Keyifli okumalar...
Sorular ve konuşmalar havada kalmış gibiydi. Ben göz temasını keserken, sigarayı tablaya söndürüp yanından kalkarken, onun bardağını mutfak tezgâhına bırakırken, geri dönüp ateşini ölçerken o soru baloncuğu kafamın üzerinde asılıydı.
Buna cevap veremezdim. Kurduğum cümlede tam da bunu ima etmiş olsam da "neden" öyle dediğimi, asıl amacımın ne olduğunu bilmiyordum. Sorunum onun sorduğu soru değildi. Sorunum tam olarak neden öyle bir cümle kurduğumdu.
İstemsizce düşünmeden kurulmuş bir cümleydi. O zaman cümleyi boş verebilirdim, değil mi? Öyle yapmalıydım. Umursamamalıydım. Düşünmek istemiyordum ama düşünmeden de rahatlayamayacağımın gayet de farkındaydım. Ne demek istediğini anlasam da anlamazdan gelmek, salağa yatmak, umursamaz olmaya karar vermiştim.
"Ateşim var mı, doktor?" diye takıldı bana. Gözümün önündeki termometreye öyle dalmıştım ki dereceyi fark etmeden termometre kapanmıştı.
"Tekrar bakmam gerekiyor," diyerek açıklama yapmadan aleti koltuk altına tekrar sokuşturdum. Hareketlerim istemsizce sertleşmişti ve o, inleyene kadar canını yaktığımı fark etmemiştim.
"Affedersin," dedim kolunu sakince eski hâline getirirken. "İyi misin?"

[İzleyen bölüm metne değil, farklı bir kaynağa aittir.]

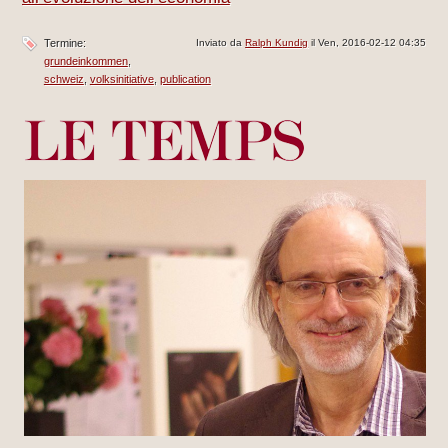
Termine:
Inviato da
Ralph Kundig
il Ven, 2016-02-12 04:35
grundeinkommen
schweiz
volksinitiative
publication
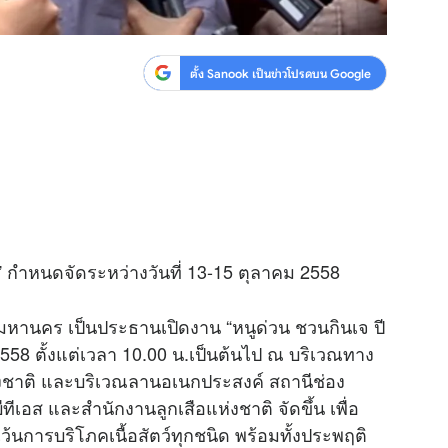
ตั้ง Sanook เป็นข่าวโปรดบน Google
 9” กำหนดจัดระหว่างวันที่ 13-15 ตุลาคม 2558
เทพมหานคร เป็นประธานเปิดงาน “หนูด่วน ชวนกินเจ ปี
 2558 ตั้งแต่เวลา 10.00 น.เป็นต้นไป ณ บริเวณทาง
งชาติ และบริเวณลานอเนกประสงค์ สถานีช่อง
ทีเอส และสำนักงานลูกเสือแห่งชาติ จัดขึ้น เพื่อ
้นการบริโภคเนื้อสัตว์ทุกชนิด พร้อมทั้งประพฤติ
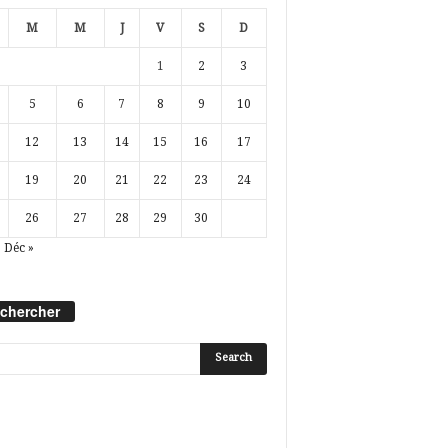
M
M
J
V
S
D
1
2
3
5
6
7
8
9
10
12
13
14
15
16
17
19
20
21
22
23
24
26
27
28
29
30
Déc »
chercher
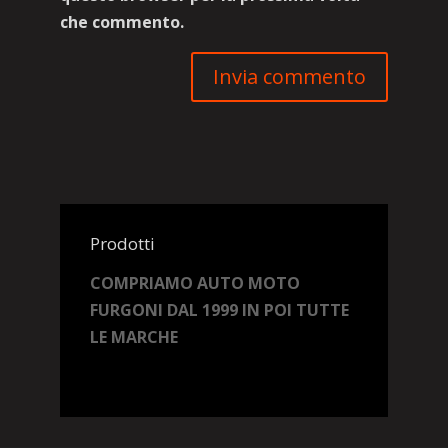
che commento.
Prodotti
COMPRIAMO AUTO MOTO
FURGONI DAL 1999 IN POI TUTTE
LE MARCHE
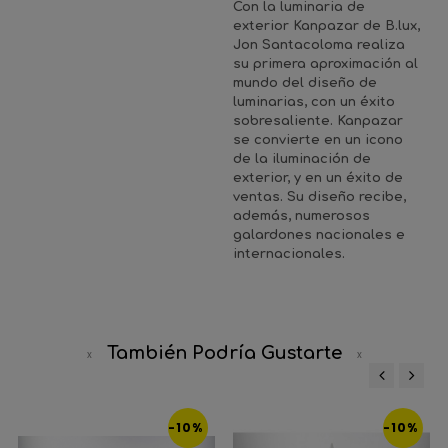
Con la luminaria de
exterior Kanpazar de B.lux,
Jon Santacoloma realiza
su primera aproximación al
mundo del diseño de
luminarias, con un éxito
sobresaliente. Kanpazar
se convierte en un icono
de la iluminación de
exterior, y en un éxito de
ventas. Su diseño recibe,
además, numerosos
galardones nacionales e
internacionales.
También Podría Gustarte
‹
›
-10%
-10%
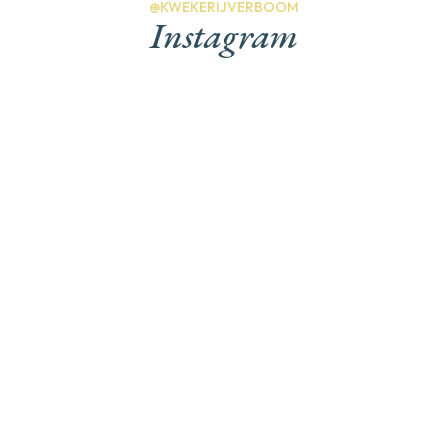
@KWEKERIJVERBOOM
Instagram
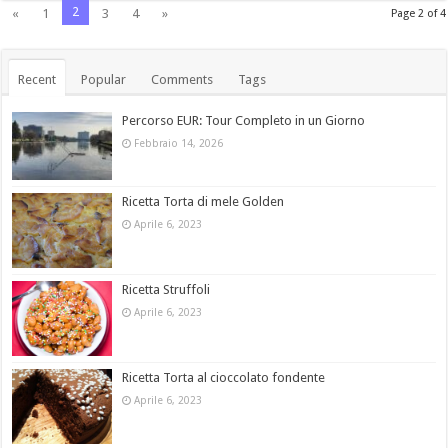
2
«
1
3
4
»
Page 2 of 4
Recent
Popular
Comments
Tags
Percorso EUR: Tour Completo in un Giorno
Febbraio 14, 2026
Ricetta Torta di mele Golden
Aprile 6, 2023
Ricetta Struffoli
Aprile 6, 2023
Ricetta Torta al cioccolato fondente
Aprile 6, 2023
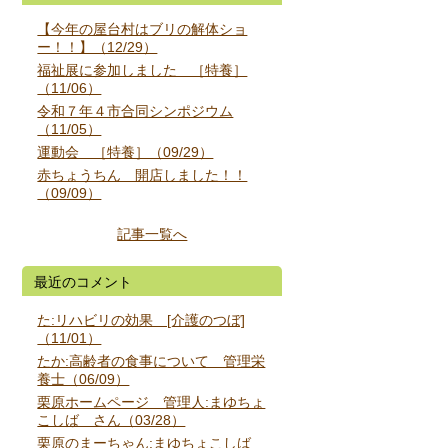
【今年の屋台村はブリの解体ショ
ー！！】（12/29）
福祉展に参加しました ［特養］
（11/06）
令和７年４市合同シンポジウム
（11/05）
運動会 ［特養］（09/29）
赤ちょうちん 開店しました！！
（09/09）
記事一覧へ
最近のコメント
た:リハビリの効果 [介護のつぼ]
（11/01）
たか:高齢者の食事について 管理栄
養士（06/09）
栗原ホームページ 管理人:まゆちょ
こしば さん（03/28）
栗原のまーちゃん:まゆちょこしば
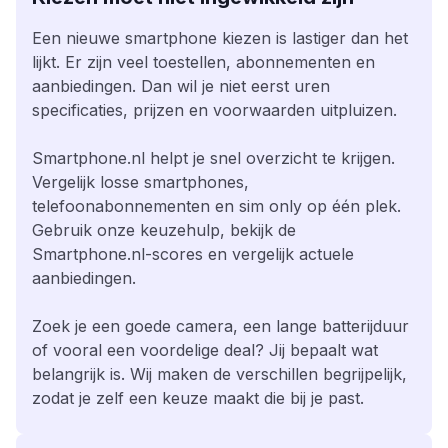
Een nieuwe smartphone kiezen is lastiger dan het
lijkt. Er zijn veel toestellen, abonnementen en
aanbiedingen. Dan wil je niet eerst uren
specificaties, prijzen en voorwaarden uitpluizen.
Smartphone.nl helpt je snel overzicht te krijgen.
Vergelijk losse smartphones,
telefoonabonnementen en sim only op één plek.
Gebruik onze keuzehulp, bekijk de
Smartphone.nl-scores en vergelijk actuele
aanbiedingen.
Zoek je een goede camera, een lange batterijduur
of vooral een voordelige deal? Jij bepaalt wat
belangrijk is. Wij maken de verschillen begrijpelijk,
zodat je zelf een keuze maakt die bij je past.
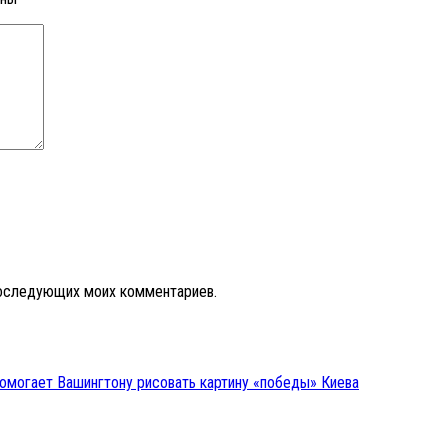
 последующих моих комментариев.
омогает Вашингтону рисовать картину «победы» Киева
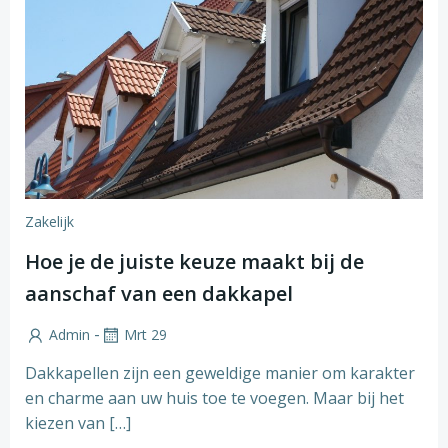
Zakelijk
Hoe je de juiste keuze maakt bij de
aanschaf van een dakkapel
-
Admin
Mrt 29
Dakkapellen zijn een geweldige manier om karakter
en charme aan uw huis toe te voegen. Maar bij het
kiezen van […]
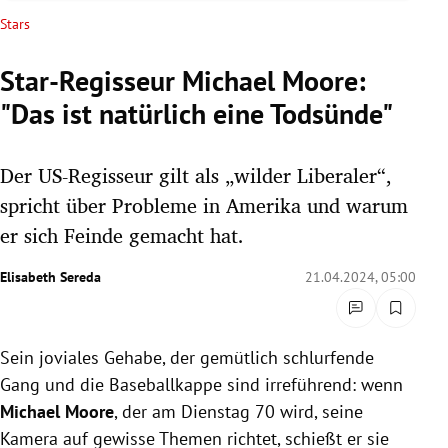
rreich Untermenü
Stars
rt Untermenü
Star-Regisseur Michael Moore:
"Das ist natürlich eine Todsünde"
schaft Untermenü
s Untermenü
Der US-Regisseur gilt als „wilder Liberaler“,
spricht über Probleme in Amerika und warum
zeit Untermenü
er sich Feinde gemacht hat.
undheit Untermenü
Elisabeth Sereda
21.04.2024, 05:00
tur Untermenü
Sein joviales Gehabe, der gemütlich schlurfende
nung Untermenü
Gang und die Baseballkappe sind irreführend: wenn
lität Untermenü
Michael Moore
, der am Dienstag 70 wird, seine
Kamera auf gewisse Themen richtet, schießt er sie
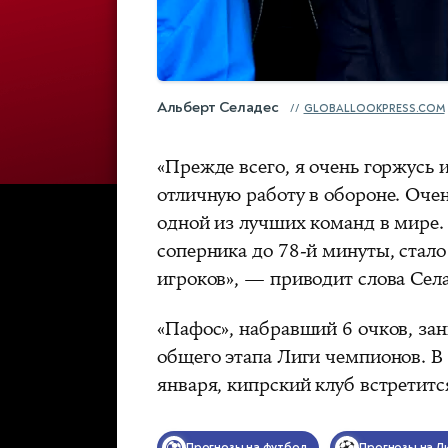
Альберт Селадес
GLOBALLOOKPRESS.COM
«Прежде всего, я очень горжусь 
отличную работу в обороне. Очен
одной из лучших команд в мире. 
соперника до 78-й минуты, стал
игроков», — приводит слова Сел
«Пафос», набравший 6 очков, зан
общего этапа Лиги чемпионов. В 
января, кипрский клуб встретитс
Прогнозы на футбол
Прогнозы на Л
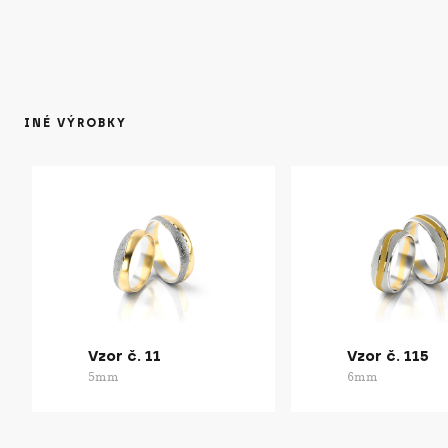
INÉ VÝROBKY
Vzor č. 11
Vzor č. 115
5mm
6mm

"Ben iyiyim ama sen iyi değil gibisin." Gözleri yüzümün her tarafını taradı. Bu hareket daha önceden de rahatsız ederdi beni. Konuşurken göz teması kurmak yerine yüzümün farklı bir yerine odaklanan insanlar iyi hissettirmiyordu. Şimdiyse insanlar gözlerini tek gözümde bile sabitleyemezken daha da berbat hissediyordum. Yüzüm her tarafını yara izimin şeklini hafızalarına kazımak ister gibi incelemeleri hiç hoş değildi.
Onun tekrar cevapsız bıraktım. "Ateşin normal, uyumayı dene. Ya da sana yiyecek bir şeyler getireyim. Sonra," derken duraksadım. Bu kişi şu an hayatımdaysa hakkımda ister istemez bilgi sahibi olacaktı. "Ders çalışacağım."
"Ders?" dedi sorgularcasına. Ona tek kaşımı kaldırarak baktım. "Üniversite mi okuyorsun?"
"Hayır, okumak için çalışıyorum," dedim. Şaşırmış ifadesini bitirmesini umarak cevaplamıştım ama o daha da şaşırmıştı.
"Kaç yaşındasın, sen?" diye sordu bir anda. Cidden artık sinir bozucu oluyordu.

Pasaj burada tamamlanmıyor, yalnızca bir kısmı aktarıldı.